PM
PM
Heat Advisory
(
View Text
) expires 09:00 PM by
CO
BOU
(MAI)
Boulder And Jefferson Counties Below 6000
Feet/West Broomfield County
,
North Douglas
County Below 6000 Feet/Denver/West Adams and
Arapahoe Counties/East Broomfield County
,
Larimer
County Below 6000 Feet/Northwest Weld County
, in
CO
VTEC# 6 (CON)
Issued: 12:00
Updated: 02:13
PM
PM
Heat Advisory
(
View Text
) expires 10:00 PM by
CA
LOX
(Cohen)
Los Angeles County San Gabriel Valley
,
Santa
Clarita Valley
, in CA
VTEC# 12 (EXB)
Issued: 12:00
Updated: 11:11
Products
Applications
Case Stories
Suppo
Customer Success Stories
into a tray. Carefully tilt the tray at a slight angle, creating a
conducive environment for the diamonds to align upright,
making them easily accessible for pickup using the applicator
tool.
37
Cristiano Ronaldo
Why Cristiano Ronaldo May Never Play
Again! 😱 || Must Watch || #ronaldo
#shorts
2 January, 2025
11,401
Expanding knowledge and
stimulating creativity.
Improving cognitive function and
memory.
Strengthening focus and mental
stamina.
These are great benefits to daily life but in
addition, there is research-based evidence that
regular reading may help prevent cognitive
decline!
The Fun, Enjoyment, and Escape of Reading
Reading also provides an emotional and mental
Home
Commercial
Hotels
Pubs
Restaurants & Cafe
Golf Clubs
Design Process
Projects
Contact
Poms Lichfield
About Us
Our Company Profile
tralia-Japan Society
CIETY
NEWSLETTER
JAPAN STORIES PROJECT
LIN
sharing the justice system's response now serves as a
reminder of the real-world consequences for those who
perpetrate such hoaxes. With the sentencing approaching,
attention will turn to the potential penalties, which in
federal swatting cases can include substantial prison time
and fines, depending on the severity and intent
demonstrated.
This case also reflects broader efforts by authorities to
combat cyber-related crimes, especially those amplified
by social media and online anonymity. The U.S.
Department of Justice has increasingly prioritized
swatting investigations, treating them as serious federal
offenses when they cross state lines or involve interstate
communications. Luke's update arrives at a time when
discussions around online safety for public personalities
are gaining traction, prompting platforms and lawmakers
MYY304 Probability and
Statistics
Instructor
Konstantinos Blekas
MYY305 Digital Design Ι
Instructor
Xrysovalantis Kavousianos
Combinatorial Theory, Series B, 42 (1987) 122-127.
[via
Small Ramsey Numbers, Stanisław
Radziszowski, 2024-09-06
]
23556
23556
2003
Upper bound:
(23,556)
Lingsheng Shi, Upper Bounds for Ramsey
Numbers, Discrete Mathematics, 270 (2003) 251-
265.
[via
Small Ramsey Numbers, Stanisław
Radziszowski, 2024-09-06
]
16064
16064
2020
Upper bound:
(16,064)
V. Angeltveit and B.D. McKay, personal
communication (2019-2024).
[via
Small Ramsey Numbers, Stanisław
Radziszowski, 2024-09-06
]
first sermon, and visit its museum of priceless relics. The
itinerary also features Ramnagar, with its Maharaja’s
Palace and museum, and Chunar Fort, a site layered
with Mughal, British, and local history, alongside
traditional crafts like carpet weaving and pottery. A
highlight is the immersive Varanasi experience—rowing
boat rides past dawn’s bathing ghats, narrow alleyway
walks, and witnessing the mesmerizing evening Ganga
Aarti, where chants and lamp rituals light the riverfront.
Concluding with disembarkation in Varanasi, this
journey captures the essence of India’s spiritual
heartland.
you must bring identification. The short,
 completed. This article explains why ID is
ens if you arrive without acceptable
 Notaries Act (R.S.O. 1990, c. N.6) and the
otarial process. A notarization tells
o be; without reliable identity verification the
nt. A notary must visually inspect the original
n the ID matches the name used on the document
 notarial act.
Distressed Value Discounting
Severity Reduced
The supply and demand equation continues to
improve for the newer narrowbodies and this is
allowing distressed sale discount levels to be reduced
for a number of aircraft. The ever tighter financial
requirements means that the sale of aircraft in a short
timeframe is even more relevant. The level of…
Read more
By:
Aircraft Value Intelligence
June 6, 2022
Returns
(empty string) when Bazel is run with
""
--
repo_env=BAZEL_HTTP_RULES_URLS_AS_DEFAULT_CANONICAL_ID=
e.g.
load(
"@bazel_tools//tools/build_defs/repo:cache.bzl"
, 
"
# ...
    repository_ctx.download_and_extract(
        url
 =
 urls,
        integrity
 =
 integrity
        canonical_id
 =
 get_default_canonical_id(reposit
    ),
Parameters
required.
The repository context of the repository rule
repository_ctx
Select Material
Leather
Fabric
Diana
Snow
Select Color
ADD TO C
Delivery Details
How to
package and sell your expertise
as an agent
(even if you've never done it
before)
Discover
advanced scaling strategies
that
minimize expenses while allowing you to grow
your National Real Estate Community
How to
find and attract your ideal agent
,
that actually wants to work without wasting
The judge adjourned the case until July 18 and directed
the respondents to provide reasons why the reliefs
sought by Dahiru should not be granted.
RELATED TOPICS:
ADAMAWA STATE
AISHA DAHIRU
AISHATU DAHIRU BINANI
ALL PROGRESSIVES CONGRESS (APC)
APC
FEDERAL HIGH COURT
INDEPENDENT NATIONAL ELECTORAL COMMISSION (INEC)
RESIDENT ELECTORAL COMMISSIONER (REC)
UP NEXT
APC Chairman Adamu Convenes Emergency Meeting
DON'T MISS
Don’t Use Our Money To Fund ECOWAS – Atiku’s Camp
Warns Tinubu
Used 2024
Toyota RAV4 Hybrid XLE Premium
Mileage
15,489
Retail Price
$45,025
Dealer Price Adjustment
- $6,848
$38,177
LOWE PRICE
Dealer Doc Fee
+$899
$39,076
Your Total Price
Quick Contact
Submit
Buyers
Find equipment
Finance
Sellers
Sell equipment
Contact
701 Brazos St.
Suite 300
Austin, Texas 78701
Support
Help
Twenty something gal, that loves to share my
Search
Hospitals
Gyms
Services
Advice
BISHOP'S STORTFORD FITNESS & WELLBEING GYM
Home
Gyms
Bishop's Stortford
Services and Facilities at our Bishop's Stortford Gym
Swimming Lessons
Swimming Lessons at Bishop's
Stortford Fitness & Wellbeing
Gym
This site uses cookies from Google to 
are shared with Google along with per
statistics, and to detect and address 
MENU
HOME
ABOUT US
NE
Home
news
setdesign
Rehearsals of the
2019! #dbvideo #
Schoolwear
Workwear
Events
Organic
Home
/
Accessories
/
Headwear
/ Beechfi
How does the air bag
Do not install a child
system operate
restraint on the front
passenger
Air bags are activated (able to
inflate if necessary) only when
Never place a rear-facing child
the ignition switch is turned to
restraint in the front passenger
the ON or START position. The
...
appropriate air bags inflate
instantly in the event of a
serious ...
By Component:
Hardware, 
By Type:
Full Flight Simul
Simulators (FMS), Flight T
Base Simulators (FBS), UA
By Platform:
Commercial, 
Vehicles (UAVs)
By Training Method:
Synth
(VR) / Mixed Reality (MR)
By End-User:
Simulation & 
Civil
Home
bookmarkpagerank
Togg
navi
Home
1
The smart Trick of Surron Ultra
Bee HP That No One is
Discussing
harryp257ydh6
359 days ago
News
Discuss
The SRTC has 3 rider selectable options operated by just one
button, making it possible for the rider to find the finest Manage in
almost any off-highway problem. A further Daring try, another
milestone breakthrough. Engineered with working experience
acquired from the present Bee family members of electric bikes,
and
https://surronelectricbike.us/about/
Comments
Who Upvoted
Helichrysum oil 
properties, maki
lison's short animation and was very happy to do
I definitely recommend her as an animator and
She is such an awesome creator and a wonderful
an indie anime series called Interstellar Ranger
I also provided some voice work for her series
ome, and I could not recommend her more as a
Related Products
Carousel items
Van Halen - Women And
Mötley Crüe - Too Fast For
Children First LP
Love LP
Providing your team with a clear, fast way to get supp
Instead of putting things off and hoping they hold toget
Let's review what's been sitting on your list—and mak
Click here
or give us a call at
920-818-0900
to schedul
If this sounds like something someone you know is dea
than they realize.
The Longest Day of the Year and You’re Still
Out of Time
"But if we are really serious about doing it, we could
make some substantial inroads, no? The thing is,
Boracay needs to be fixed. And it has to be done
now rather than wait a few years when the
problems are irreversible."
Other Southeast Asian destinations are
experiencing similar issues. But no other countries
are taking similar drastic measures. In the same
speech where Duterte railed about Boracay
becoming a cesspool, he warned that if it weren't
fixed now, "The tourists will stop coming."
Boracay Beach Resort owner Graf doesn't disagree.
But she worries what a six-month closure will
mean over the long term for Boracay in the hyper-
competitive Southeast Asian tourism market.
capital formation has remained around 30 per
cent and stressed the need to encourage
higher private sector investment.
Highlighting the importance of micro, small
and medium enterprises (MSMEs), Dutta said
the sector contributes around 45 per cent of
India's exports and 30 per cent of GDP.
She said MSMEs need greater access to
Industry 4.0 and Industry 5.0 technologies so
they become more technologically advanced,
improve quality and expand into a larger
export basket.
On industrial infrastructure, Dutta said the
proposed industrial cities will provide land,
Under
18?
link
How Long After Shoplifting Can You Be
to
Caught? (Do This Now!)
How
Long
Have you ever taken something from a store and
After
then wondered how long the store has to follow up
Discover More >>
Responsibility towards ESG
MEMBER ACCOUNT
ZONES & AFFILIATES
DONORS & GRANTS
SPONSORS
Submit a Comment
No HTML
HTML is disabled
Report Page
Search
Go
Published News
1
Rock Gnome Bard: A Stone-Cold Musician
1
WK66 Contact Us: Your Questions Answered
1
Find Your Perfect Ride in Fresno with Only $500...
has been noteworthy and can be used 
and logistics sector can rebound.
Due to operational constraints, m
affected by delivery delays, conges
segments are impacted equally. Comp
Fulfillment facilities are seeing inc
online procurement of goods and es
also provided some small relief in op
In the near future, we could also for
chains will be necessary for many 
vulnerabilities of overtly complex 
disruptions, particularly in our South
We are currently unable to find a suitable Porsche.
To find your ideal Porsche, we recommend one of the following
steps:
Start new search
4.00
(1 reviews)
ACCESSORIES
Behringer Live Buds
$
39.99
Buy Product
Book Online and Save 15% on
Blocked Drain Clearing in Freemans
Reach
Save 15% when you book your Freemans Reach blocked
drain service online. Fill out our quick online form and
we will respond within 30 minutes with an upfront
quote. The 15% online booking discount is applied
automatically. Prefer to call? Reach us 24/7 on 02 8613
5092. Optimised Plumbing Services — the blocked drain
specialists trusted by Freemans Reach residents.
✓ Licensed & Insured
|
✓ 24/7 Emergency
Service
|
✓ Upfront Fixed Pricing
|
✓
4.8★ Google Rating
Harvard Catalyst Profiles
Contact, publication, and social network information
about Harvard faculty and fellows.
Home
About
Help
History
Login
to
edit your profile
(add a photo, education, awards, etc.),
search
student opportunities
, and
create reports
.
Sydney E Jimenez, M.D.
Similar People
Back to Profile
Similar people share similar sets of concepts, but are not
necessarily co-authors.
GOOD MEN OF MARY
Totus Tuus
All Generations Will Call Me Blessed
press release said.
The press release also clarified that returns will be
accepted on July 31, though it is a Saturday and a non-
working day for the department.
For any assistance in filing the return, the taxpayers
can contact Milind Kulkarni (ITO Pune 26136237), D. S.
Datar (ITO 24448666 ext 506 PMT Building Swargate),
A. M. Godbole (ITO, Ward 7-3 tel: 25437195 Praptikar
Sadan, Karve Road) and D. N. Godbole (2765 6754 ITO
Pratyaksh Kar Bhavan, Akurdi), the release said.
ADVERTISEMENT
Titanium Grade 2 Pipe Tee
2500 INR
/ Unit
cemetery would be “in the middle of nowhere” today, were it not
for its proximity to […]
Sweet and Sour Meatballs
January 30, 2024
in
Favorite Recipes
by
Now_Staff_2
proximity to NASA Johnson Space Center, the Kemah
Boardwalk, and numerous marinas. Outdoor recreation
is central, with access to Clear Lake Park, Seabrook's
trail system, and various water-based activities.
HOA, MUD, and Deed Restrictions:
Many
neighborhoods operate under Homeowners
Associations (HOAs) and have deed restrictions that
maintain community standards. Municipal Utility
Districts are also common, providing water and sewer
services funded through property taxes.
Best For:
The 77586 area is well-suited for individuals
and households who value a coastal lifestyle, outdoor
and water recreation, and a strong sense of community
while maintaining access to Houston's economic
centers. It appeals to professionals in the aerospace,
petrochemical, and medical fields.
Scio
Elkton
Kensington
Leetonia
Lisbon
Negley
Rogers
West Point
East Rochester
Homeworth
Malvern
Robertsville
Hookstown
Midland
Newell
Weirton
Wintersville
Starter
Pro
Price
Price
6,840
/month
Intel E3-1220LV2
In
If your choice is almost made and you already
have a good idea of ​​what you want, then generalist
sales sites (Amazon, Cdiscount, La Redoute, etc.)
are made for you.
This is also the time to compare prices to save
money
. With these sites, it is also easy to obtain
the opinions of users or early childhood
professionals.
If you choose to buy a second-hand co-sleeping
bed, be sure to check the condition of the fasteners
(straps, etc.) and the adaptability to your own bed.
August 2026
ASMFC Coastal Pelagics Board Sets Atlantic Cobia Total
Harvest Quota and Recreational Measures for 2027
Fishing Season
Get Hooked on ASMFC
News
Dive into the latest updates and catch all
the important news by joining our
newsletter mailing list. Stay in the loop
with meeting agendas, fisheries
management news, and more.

* **Work request**
Return word for word the lines above from the line with "Rock Gnome Bard: A Stone-Cold Musician" to the line with "Back to Profile", including both and leaving out all others.

* **Answer area**
Rock Gnome Bard: A Stone-Cold Musician
1
WK66 Contact Us: Your Questions Answered
1
Find Your Perfect Ride in Fresno with Only $500...
has been noteworthy and can be used 
and logistics sector can rebound.
Due to operational constraints, m
affected by delivery delays, conges
segments are impacted equally. Comp
Fulfillment facilities are seeing inc
online procurement of goods and es
also provided some small relief in op
In the near future, we could also for
chains will be necessary for many 
vulnerabilities of overtly complex 
disruptions, particularly in our South
We are currently unable to find a suitable Porsche.
To find your ideal Porsche, we recommend one of the following
steps:
Start new search
4.00
(1 reviews)
ACCESSORIES
Behringer Live Buds
$
39.99
Buy Product
Book Online and Save 15% on
Blocked Drain Clearing in Freemans
Reach
Save 15% when you book your Freemans Reach blocked
drain service online. Fill out our quick online form and
we will respond within 30 minutes with an upfront
quote. The 15% online booking discount is applied
automatically. Prefer to call? Reach us 24/7 on 02 8613
5092. Optimised Plumbing Services — the blocked drain
specialists trusted by Freemans Reach residents.
✓ Licensed & Insured
|
✓ 24/7 Emergency
Service
|
✓ Upfront Fixed Pricing
|
✓
4.8★ Google Rating
Harvard Catalyst Profiles
Contact, publication, and social network information
about Harvard faculty and fellows.
Home
About
Help
History
Login
to
edit your profile
(add a photo, education, awards, etc.),
search
student opportunities
, and
create reports
.
Sydney E Jimenez, M.D.
Similar People
Back to Profile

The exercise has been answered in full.